- _Exercise prompt_: Each line from the one containing "Return results in <instances>...</instances>. Mask" through the end of the entries below should be transcribed exactly, and no other line.

# # # # #

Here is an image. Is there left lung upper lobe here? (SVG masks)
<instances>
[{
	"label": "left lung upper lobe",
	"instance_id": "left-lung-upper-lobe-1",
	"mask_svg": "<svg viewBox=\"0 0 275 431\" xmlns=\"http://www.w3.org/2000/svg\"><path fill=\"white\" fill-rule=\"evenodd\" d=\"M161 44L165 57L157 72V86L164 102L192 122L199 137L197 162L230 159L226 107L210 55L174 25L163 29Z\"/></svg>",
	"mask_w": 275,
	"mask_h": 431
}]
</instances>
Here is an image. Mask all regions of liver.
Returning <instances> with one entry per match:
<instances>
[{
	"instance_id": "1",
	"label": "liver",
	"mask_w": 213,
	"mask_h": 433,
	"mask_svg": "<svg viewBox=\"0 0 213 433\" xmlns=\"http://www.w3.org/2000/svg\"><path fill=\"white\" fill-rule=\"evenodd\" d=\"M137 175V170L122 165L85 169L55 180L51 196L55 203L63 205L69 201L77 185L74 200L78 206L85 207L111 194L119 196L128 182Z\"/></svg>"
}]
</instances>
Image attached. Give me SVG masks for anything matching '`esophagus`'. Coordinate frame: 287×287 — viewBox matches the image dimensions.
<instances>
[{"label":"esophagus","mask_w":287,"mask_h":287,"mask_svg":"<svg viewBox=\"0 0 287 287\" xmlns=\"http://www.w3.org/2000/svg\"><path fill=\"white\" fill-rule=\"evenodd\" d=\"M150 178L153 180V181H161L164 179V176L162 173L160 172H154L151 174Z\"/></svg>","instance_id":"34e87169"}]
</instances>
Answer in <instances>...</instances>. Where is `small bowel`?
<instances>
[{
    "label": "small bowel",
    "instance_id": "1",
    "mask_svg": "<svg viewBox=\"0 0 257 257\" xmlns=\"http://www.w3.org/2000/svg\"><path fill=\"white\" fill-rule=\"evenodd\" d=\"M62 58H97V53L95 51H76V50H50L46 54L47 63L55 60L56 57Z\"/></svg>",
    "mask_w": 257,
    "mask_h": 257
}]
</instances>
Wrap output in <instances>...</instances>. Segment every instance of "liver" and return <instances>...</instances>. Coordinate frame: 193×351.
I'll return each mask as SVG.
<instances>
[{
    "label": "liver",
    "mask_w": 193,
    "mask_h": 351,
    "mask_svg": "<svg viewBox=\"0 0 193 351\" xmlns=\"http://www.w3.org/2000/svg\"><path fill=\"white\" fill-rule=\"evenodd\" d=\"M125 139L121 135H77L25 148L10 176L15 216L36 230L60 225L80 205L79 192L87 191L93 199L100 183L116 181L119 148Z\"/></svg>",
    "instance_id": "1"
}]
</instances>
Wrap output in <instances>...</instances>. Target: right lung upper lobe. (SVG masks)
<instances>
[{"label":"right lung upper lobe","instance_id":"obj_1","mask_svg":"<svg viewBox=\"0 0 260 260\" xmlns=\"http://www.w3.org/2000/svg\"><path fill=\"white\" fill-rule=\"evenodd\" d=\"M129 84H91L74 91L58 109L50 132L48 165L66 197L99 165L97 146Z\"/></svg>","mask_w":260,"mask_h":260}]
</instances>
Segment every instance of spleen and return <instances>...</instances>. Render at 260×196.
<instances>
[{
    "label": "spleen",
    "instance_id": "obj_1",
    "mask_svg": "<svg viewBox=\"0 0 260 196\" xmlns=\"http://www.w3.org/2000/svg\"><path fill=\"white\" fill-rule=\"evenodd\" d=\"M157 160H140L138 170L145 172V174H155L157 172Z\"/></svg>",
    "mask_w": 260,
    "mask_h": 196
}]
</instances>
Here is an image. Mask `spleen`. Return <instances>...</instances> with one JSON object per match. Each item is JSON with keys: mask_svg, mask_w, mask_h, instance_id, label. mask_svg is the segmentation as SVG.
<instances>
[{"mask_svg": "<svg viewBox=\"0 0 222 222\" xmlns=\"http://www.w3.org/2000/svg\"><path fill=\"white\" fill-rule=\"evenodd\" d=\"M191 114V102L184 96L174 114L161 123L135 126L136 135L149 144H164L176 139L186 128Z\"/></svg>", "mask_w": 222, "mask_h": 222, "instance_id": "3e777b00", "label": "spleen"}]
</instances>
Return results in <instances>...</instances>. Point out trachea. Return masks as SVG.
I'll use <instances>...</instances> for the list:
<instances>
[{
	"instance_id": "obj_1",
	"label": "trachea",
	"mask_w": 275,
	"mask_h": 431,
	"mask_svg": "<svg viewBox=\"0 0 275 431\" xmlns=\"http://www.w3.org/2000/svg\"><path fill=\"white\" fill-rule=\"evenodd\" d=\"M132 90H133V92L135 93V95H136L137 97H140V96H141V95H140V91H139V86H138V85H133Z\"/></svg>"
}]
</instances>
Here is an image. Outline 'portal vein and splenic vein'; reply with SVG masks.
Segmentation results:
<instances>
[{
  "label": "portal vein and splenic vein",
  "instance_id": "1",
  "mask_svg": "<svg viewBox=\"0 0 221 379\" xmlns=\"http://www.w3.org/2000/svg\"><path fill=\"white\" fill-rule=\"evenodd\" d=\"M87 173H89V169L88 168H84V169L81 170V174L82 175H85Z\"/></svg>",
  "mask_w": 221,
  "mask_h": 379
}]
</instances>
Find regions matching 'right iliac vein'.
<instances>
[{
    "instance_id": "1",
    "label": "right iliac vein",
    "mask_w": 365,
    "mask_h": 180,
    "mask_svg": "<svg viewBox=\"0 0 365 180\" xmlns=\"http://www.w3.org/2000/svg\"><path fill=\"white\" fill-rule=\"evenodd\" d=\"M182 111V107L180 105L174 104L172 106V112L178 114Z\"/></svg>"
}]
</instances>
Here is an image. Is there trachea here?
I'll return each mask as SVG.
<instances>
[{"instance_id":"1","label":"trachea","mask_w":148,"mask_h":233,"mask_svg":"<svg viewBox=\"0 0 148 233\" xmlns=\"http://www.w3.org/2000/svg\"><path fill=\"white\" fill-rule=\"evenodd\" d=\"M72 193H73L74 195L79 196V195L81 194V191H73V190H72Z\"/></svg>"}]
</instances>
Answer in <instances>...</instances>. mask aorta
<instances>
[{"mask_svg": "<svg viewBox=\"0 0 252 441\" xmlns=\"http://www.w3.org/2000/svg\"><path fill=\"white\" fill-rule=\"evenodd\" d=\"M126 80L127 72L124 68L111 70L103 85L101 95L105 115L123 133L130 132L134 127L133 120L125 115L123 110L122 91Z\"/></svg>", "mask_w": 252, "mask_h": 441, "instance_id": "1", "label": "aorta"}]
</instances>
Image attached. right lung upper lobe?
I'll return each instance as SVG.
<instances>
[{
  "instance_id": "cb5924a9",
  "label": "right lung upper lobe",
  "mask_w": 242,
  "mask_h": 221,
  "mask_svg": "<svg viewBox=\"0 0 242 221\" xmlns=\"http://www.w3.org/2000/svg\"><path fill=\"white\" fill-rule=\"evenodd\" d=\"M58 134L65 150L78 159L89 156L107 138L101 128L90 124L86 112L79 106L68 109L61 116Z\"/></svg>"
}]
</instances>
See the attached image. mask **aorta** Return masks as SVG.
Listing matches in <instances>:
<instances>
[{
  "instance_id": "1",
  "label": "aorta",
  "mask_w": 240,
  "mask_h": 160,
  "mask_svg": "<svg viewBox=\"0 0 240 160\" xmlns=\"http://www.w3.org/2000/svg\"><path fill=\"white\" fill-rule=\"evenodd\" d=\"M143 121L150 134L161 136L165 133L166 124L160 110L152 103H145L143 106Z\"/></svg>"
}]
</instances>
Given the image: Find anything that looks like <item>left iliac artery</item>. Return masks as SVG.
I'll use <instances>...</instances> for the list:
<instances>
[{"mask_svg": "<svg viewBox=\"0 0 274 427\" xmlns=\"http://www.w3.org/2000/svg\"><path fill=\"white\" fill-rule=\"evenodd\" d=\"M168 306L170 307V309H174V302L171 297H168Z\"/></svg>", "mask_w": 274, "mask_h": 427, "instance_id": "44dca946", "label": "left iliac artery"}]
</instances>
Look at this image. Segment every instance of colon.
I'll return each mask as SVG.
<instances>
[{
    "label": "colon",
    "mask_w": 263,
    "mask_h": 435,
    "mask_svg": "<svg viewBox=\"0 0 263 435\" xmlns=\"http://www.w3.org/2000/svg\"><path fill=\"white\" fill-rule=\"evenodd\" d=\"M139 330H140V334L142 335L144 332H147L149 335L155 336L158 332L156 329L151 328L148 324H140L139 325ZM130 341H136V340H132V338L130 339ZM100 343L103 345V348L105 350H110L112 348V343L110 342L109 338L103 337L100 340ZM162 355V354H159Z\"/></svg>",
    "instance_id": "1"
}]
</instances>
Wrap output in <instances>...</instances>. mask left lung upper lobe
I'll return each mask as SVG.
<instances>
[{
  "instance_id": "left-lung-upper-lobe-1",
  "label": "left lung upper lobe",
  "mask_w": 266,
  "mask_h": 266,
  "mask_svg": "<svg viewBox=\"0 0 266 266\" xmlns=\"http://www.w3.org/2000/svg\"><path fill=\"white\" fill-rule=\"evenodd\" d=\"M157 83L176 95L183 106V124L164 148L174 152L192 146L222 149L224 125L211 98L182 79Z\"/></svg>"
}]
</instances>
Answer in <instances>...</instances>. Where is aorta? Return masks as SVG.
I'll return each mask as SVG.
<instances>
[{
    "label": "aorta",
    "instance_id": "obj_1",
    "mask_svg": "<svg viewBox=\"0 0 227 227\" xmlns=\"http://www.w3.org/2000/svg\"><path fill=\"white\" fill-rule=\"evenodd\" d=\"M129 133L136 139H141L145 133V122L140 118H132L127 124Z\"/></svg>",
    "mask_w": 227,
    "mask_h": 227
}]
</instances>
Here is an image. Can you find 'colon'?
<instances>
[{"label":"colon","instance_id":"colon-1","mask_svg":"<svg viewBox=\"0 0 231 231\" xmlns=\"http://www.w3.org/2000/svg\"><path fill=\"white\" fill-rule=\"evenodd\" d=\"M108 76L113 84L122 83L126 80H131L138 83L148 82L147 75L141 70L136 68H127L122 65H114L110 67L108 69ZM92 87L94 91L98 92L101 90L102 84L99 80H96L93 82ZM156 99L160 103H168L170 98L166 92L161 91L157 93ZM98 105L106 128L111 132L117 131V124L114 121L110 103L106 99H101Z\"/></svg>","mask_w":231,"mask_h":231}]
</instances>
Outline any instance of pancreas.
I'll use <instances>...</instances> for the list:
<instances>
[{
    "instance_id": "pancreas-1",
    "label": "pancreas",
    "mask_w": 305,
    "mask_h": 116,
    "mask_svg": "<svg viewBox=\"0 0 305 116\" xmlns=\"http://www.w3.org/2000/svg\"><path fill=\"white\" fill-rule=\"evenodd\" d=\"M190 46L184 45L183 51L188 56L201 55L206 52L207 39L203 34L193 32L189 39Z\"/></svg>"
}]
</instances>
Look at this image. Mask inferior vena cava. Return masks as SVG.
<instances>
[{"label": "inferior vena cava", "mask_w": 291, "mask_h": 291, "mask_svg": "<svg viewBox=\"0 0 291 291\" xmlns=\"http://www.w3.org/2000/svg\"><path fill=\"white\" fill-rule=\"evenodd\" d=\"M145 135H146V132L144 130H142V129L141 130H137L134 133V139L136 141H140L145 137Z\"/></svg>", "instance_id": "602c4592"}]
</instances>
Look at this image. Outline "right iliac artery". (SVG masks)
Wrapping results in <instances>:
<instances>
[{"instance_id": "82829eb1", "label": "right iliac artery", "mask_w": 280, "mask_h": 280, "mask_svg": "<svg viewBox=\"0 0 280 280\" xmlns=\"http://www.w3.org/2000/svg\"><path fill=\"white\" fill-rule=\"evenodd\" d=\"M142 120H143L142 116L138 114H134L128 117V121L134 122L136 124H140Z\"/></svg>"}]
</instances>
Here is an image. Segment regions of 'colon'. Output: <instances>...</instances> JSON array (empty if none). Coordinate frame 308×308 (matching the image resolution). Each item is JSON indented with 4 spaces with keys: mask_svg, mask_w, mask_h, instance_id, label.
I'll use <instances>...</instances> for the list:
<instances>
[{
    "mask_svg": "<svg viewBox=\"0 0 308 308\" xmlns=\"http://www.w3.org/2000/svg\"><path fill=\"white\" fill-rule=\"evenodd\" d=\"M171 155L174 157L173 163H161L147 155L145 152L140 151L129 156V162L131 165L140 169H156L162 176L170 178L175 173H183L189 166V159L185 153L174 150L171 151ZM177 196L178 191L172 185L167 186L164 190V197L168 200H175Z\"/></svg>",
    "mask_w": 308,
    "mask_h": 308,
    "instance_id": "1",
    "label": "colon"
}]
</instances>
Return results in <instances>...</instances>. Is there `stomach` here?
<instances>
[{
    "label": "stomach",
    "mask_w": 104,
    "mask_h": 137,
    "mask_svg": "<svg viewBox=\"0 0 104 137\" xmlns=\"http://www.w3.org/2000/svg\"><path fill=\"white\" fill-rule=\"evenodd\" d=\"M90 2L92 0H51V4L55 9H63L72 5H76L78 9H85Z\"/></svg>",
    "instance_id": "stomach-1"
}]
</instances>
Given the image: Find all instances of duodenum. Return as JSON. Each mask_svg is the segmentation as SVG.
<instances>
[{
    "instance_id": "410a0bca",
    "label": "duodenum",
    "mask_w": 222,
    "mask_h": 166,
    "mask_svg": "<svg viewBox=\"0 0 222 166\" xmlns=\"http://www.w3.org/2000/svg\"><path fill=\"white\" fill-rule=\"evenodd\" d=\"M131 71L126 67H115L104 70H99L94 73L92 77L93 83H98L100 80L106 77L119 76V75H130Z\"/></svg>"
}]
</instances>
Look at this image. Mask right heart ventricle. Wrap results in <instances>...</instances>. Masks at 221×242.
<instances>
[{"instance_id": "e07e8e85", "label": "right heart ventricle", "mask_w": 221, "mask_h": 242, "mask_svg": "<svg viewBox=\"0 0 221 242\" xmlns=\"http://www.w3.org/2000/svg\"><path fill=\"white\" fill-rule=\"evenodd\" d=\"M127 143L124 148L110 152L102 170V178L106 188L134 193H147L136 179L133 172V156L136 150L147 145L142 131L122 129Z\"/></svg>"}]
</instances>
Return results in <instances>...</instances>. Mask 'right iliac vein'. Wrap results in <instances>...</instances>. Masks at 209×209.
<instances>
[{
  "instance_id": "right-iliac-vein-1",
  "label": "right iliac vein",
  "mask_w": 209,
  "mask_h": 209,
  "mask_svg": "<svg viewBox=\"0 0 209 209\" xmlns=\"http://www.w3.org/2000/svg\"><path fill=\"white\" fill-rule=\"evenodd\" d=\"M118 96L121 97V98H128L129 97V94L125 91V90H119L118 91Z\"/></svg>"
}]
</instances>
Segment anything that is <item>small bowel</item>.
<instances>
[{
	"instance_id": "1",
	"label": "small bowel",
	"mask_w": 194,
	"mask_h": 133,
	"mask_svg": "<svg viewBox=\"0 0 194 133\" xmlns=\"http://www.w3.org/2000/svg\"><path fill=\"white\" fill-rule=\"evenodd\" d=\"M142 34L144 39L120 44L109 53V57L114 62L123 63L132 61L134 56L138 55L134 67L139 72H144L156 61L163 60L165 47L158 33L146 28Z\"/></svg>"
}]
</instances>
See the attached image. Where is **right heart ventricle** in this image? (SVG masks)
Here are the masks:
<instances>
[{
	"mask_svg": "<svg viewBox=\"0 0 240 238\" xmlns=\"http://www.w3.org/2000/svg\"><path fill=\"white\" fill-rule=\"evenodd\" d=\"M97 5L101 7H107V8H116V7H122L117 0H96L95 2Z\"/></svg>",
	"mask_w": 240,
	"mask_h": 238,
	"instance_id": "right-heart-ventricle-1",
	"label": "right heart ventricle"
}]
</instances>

# # # # #

- _Answer space_:
Return results in <instances>...</instances>. Mask 'right iliac vein'. Wrap results in <instances>...</instances>. Masks at 209×209.
<instances>
[{
  "instance_id": "right-iliac-vein-1",
  "label": "right iliac vein",
  "mask_w": 209,
  "mask_h": 209,
  "mask_svg": "<svg viewBox=\"0 0 209 209\" xmlns=\"http://www.w3.org/2000/svg\"><path fill=\"white\" fill-rule=\"evenodd\" d=\"M118 96L121 97V98H128L129 97V94L125 91V90H119L118 91Z\"/></svg>"
}]
</instances>
Segment anything that is <item>small bowel</item>.
<instances>
[{
	"instance_id": "1",
	"label": "small bowel",
	"mask_w": 194,
	"mask_h": 133,
	"mask_svg": "<svg viewBox=\"0 0 194 133\" xmlns=\"http://www.w3.org/2000/svg\"><path fill=\"white\" fill-rule=\"evenodd\" d=\"M142 34L144 39L120 44L109 53V57L114 62L123 63L132 61L134 56L138 55L134 67L139 72H144L156 61L163 60L165 47L158 33L146 28Z\"/></svg>"
}]
</instances>
See the attached image. Where is **right heart ventricle** in this image? (SVG masks)
Here are the masks:
<instances>
[{
	"mask_svg": "<svg viewBox=\"0 0 240 238\" xmlns=\"http://www.w3.org/2000/svg\"><path fill=\"white\" fill-rule=\"evenodd\" d=\"M97 5L101 7H107V8H116V7H122L117 0H96L95 2Z\"/></svg>",
	"mask_w": 240,
	"mask_h": 238,
	"instance_id": "right-heart-ventricle-1",
	"label": "right heart ventricle"
}]
</instances>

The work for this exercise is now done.